[Start of section]

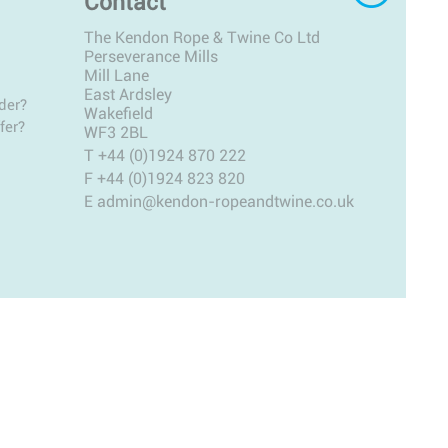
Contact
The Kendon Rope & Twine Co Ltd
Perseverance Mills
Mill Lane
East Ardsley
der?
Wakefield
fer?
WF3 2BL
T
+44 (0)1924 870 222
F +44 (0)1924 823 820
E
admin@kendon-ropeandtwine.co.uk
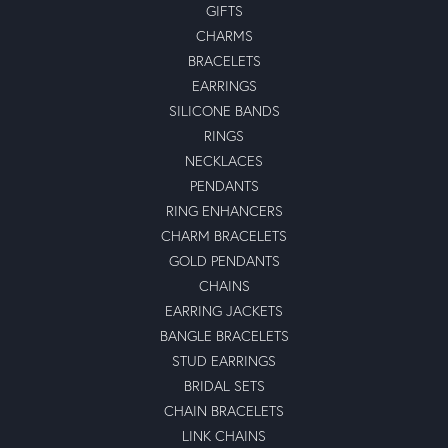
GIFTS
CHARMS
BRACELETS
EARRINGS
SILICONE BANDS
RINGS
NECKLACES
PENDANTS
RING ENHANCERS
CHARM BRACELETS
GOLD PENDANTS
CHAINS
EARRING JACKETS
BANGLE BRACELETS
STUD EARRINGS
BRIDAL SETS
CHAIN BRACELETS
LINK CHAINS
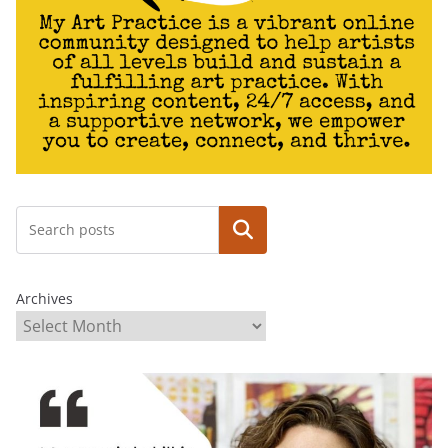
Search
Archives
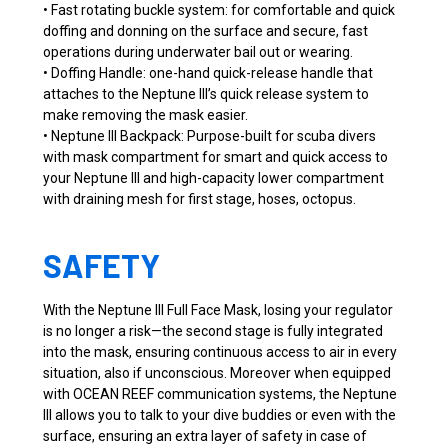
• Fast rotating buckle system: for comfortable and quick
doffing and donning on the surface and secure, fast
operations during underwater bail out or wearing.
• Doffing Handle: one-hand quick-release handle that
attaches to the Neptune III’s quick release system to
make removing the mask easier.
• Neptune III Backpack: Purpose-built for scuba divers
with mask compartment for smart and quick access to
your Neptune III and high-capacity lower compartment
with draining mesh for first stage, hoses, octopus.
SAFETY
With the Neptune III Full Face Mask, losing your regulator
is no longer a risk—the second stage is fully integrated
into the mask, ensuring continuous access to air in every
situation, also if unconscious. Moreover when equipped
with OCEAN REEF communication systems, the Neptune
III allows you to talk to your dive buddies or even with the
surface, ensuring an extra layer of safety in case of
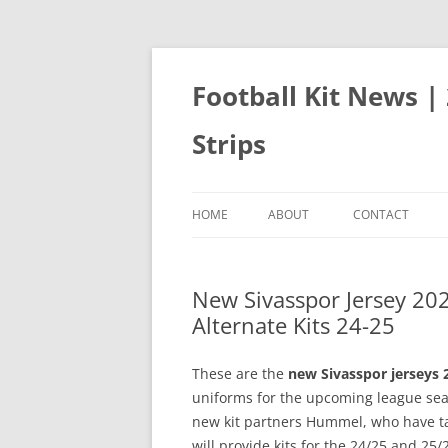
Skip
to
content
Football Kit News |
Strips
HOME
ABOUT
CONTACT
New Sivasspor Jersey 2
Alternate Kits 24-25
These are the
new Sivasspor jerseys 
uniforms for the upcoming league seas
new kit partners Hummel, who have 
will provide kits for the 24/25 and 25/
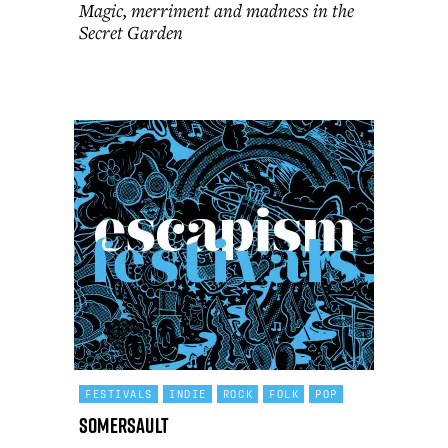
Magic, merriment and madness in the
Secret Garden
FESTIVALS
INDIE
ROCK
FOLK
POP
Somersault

[End of section]

= WHAT TO DO =
Pictures excluded, transcribe the listing above exactly from the line with "(0)1924 870 222" through the line with "with draining mesh", and no further.

= REPLY =
+44 (0)1924 870 222
F +44 (0)1924 823 820
E
admin@kendon-ropeandtwine.co.uk
GIFTS
CHARMS
BRACELETS
EARRINGS
SILICONE BANDS
RINGS
NECKLACES
PENDANTS
RING ENHANCERS
CHARM BRACELETS
GOLD PENDANTS
CHAINS
EARRING JACKETS
BANGLE BRACELETS
STUD EARRINGS
BRIDAL SETS
CHAIN BRACELETS
LINK CHAINS
Search
Archives
• Fast rotating buckle system: for comfortable and quick
doffing and donning on the surface and secure, fast
operations during underwater bail out or wearing.
• Doffing Handle: one-hand quick-release handle that
attaches to the Neptune III’s quick release system to
make removing the mask easier.
• Neptune III Backpack: Purpose-built for scuba divers
with mask compartment for smart and quick access to
your Neptune III and high-capacity lower compartment
with draining mesh for first stage, hoses, octopus.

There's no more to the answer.